I can't fill. But as to two points I'm clear, and they are the essential ones. In the first place the papers in my possession are genuine; in the second place they're compromising."

With this Peter Baron rose again, rather vexed with himself for having been led on to advertise his treasure (it was his interlocutor's perfectly natural scepticism that produced this effect), for he felt that he was putting himself in a false position. He detected in Mr. Locket's studied detachment the fermentation of impulses from which, unsuccessful as he was, he himself prayed to be delivered.

Mr. Locket remained seated; he watched Baron go across the room for his hat and umbrella. "Of course, the question would come up of whose property today such documents would legally he. There are heirs, descendants, executors to consider."

"In some degree perhaps; hut I've gone into that a little. Sir Dominick Ferrand had no children, and he left no brothers and no sisters. His wife survived him, but she died ten years ago. He can have had no heirs and no executors to speak of, for he left no property."

''That's to his honour and against your theory,'' said Mr. Locket.

"I HAVE no theory. He left a largeish mass of debt," Peter Baron added. At this Mr. Locket got up, while his visitor pursued: "So far as I can ascertain, though of course my inquiries have had to be very rapid and superficial, there is no one now living, directly or indirectly related to the personage in question, who would be likely to suffer from any steps in the direction of publicity. It happens to be a rare instance of a life that had, as it were, no loose ends. At least there are none perceptible at present."

"I see, I see," said Mr. Locket. "But I don't think I should care much for your article."

"What article?"

"The one you seem to wish to write, embodying this new matter."

"Oh, I don't wish to write it!" Peter exclaimed. And then he bade his host good-by.

"Good-by," said Mr. Locket. "Mind you, I don't say that I think there's nothing in it."

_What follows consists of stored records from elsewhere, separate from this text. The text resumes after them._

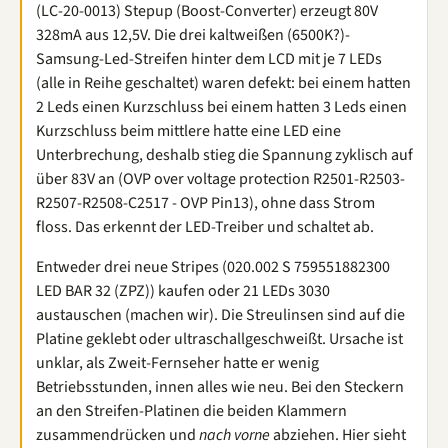
(LC-20-0013) Stepup (Boost-Converter) erzeugt 80V
328mA aus 12,5V. Die drei kaltweißen (6500K?)-
Samsung-Led-Streifen hinter dem LCD mit je 7 LEDs
(alle in Reihe geschaltet) waren defekt: bei einem hatten
2 Leds einen Kurzschluss bei einem hatten 3 Leds einen
Kurzschluss beim mittlere hatte eine LED eine
Unterbrechung, deshalb stieg die Spannung zyklisch auf
über 83V an (OVP over voltage protection R2501-R2503-
R2507-R2508-C2517 - OVP Pin13), ohne dass Strom
floss. Das erkennt der LED-Treiber und schaltet ab.
Entweder drei neue Stripes (020.002 S 759551882300
LED BAR 32 (ZPZ)) kaufen oder 21 LEDs 3030
austauschen (machen wir). Die Streulinsen sind auf die
Platine geklebt oder ultraschallgeschweißt. Ursache ist
unklar, als Zweit-Fernseher hatte er wenig
Betriebsstunden, innen alles wie neu. Bei den Steckern
an den Streifen-Platinen die beiden Klammern
zusammendrücken und
nach vorne
abziehen. Hier sieht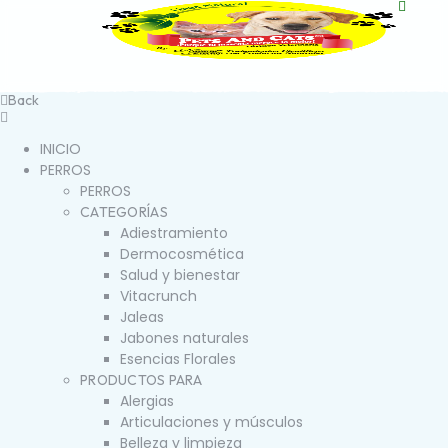
Back
INICIO
PERROS
PERROS
CATEGORÍAS
Adiestramiento
Dermocosmética
Salud y bienestar
Vitacrunch
Jaleas
Jabones naturales
Esencias Florales
PRODUCTOS PARA
Alergias
Articulaciones y músculos
Belleza y limpieza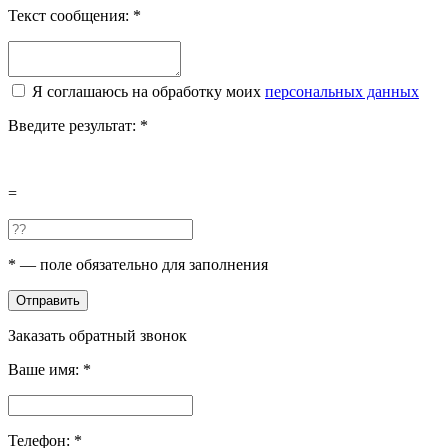
Текст сообщения:
*
Я соглашаюсь на обработку моих
персональных данных
Введите результат:
*
=
*
— поле обязательно для заполнения
Отправить
Заказать обратный звонок
Ваше имя:
*
Телефон:
*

"You would think there was something in it if you were to see my documents."

"I should like to see the secret compartment,"

the caustic editor rejoined. "Copy me out some extracts."

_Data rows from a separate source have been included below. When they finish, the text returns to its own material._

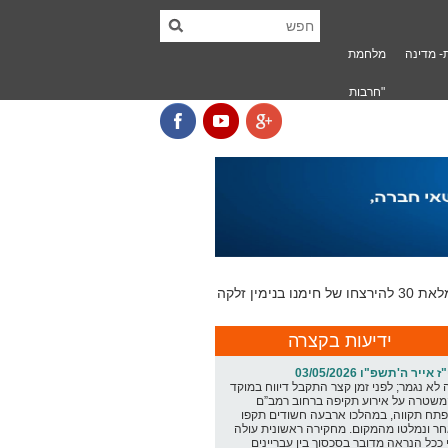
- מדינה
מלחמת
"חרבות
ברזל" בפ"ת
ידיעות בקצרה
ז אייר ה'תשפ"ו 03/05/2026
 לא נגמר; לפני זמן קצר התקבל דיווח במוקד
שטרה על אירוע תקיפה ברחוב רמב”ם
תח תקווה, במהלכו ארבעה חשודים תקפו
ר ונמלטו מהמקום. מחקירה ראשונית עולה
 ככל הנראה מדובר בסכסוך בין עבריינים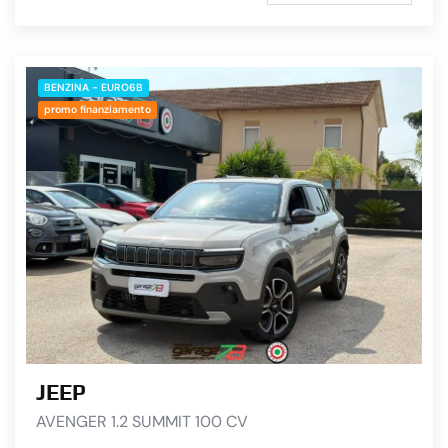
BENZINA - EURO6B
promo finanziamento
JEEP
AVENGER 1.2 SUMMIT 100 CV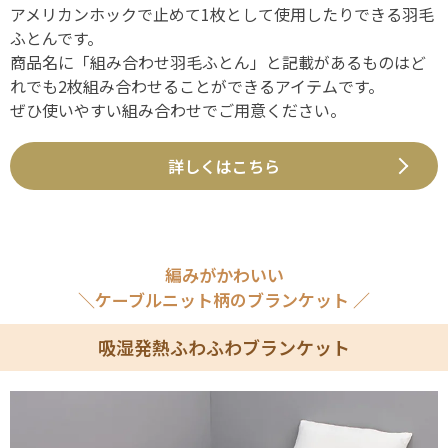
アメリカンホックで止めて1枚として使用したりできる羽毛
ふとんです。
商品名に「組み合わせ羽毛ふとん」と記載があるものはど
れでも2枚組み合わせることができるアイテムです。
ぜひ使いやすい組み合わせでご用意ください。
詳しくはこちら
編みがかわいい
＼ケーブルニット柄のブランケット ／
吸湿発熱ふわふわブランケット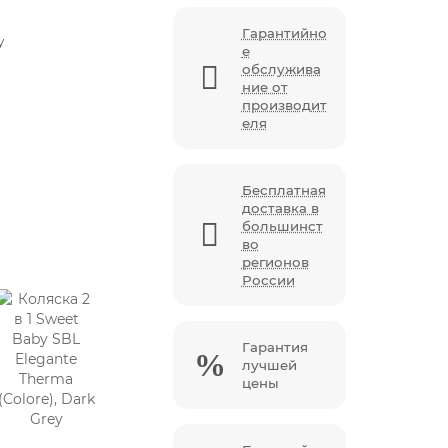
Гарантийно
y
е
обслужива
ние от
производит
еля
Бесплатная
доставка в
большинст
во
регионов
России
Гарантия
лучшей
цены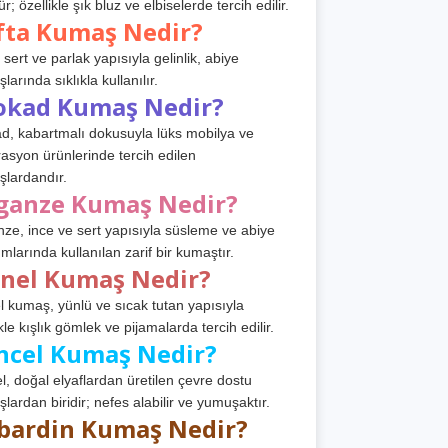
r; özellikle şık bluz ve elbiselerde tercih edilir.
fta Kumaş Nedir?
 sert ve parlak yapısıyla gelinlik, abiye
arında sıklıkla kullanılır.
okad Kumaş Nedir?
d, kabartmalı dokusuyla lüks mobilya ve
asyon ürünlerinde tercih edilen
lardandır.
ganze Kumaş Nedir?
ze, ince ve sert yapısıyla süsleme ve abiye
ımlarında kullanılan zarif bir kumaştır.
anel Kumaş Nedir?
l kumaş, yünlü ve sıcak tutan yapısıyla
kle kışlık gömlek ve pijamalarda tercih edilir.
ncel Kumaş Nedir?
l, doğal elyaflardan üretilen çevre dostu
lardan biridir; nefes alabilir ve yumuşaktır.
bardin Kumaş Nedir?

"To what end, if there's no question of their being of use to you?"

"I don't say that--I might like the letters themselves."


"Not as the basis of a paper, but just to publish--for a sensation."

"They'd sell your number!" Baron laughed.

"I daresay I should like to look at them," Mr. Locket conceded after a moment. "When should I find you at home?"

"Don't come," said the young man. "I make you no offer."

"I might make YOU one," the editor hinted. "Don't trouble yourself; I shall probably destroy them." With this Peter Baron took his departure, waiting however just afterwards, in the street near the house, as if he had been looking out for a stray hansom, to which he would not have signalled had it appeared. He thought Mr. Locket might hurry after him, but Mr. Locket seemed to have other things to do, and Peter Baron returned on foot to Jersey Villas.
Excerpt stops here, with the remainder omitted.